WORK INSTRUCTIONS: Write out again the lines from the line with "O Volume 16 dos" up to and including the line with "строка, не соответствующ", exactly as they stand below, and skip any picture.

Stored data entries
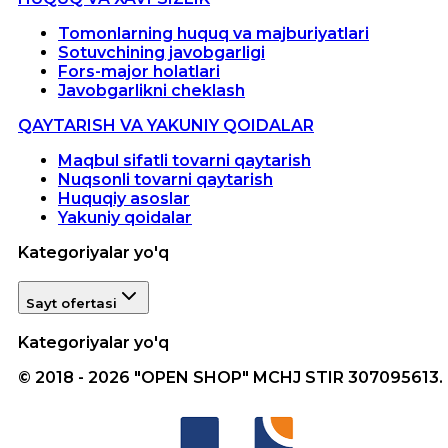
Tomonlarning huquq va majburiyatlari
Sotuvchining javobgarligi
Fors-major holatlari
Javobgarlikni cheklash
QAYTARISH VA YAKUNIY QOIDALAR
Maqbul sifatli tovarni qaytarish
Nuqsonli tovarni qaytarish
Huquqiy asoslar
Yakuniy qoidalar
Kategoriyalar yo'q
Sayt ofertasi
Kategoriyalar yo'q
© 2018 - 2026 "OPEN SHOP" MCHJ STIR 307095613.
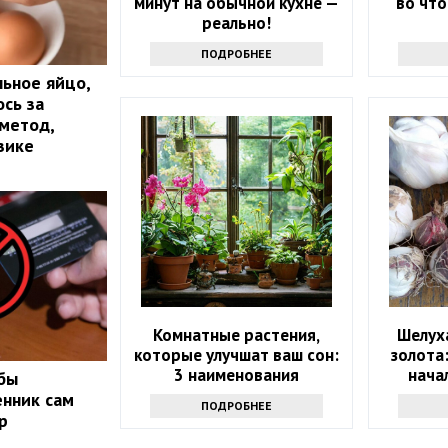
минут на обычной кухне —
во что
реально!
ПОДРОБНЕЕ
льное яйцо,
ось за
 метод,
зике
Комнатные растения,
Шелуха
которые улучшат ваш сон:
золота
3 наименования
нача
обы
нник сам
ПОДРОБНЕЕ
р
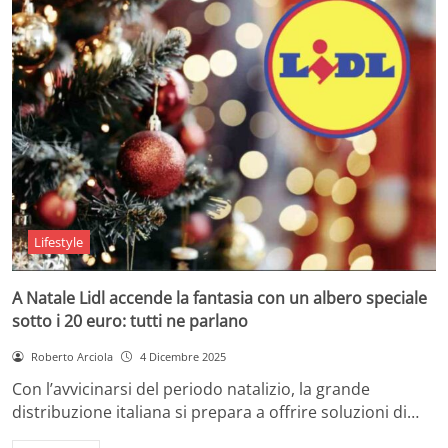
Lifestyle
A Natale Lidl accende la fantasia con un albero speciale
sotto i 20 euro: tutti ne parlano
Roberto Arciola
4 Dicembre 2025
Con l’avvicinarsi del periodo natalizio, la grande
distribuzione italiana si prepara a offrire soluzioni di…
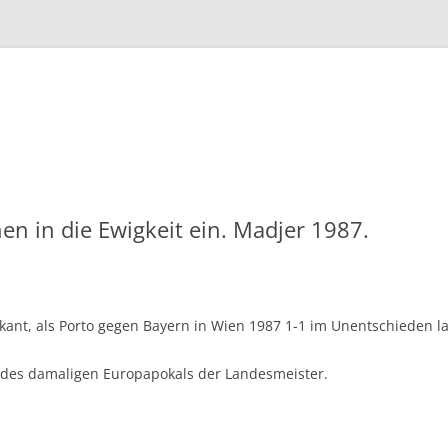
Zum
Inhalt
springen
en in die Ewigkeit ein. Madjer 1987.
kant, als Porto gegen Bayern in Wien 1987 1-1 im Unentschieden la
 des damaligen Europapokals der Landesmeister.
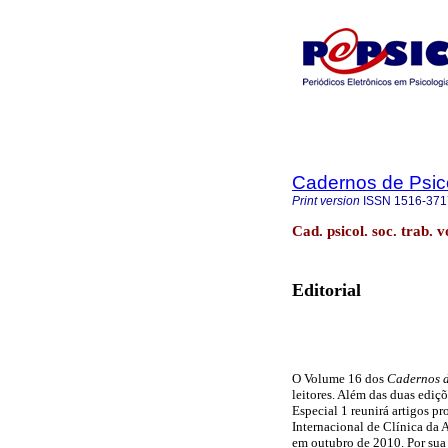
Cadernos de Psico
Print version
ISSN
1516-371
Cad. psicol. soc. trab. 
Editorial
O Volume 16 dos
Cadernos d
leitores. Além das duas ediç
Especial 1 reunirá artigos p
Internacional de Clínica da 
em outubro de 2010. Por sua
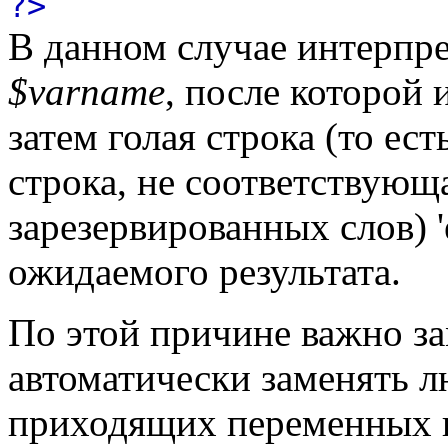
?>
В данном случае интерпр
$varname
, после которой 
затем голая строка (то ес
строка, не соответствующ
зарезервированных слов) 'e
ожидаемого результата.
По этой причине важно за
автоматически заменять л
приходящих переменных н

EXERCISE RESULT:
O Volume 16 dos
Cadernos d
leitores. Além das duas ediç
Especial 1 reunirá artigos p
Internacional de Clínica da 
em outubro de 2010. Por sua
?>
В данном случае интерпр
$varname
, после которой 
затем голая строка (то ес
строка, не соответствующ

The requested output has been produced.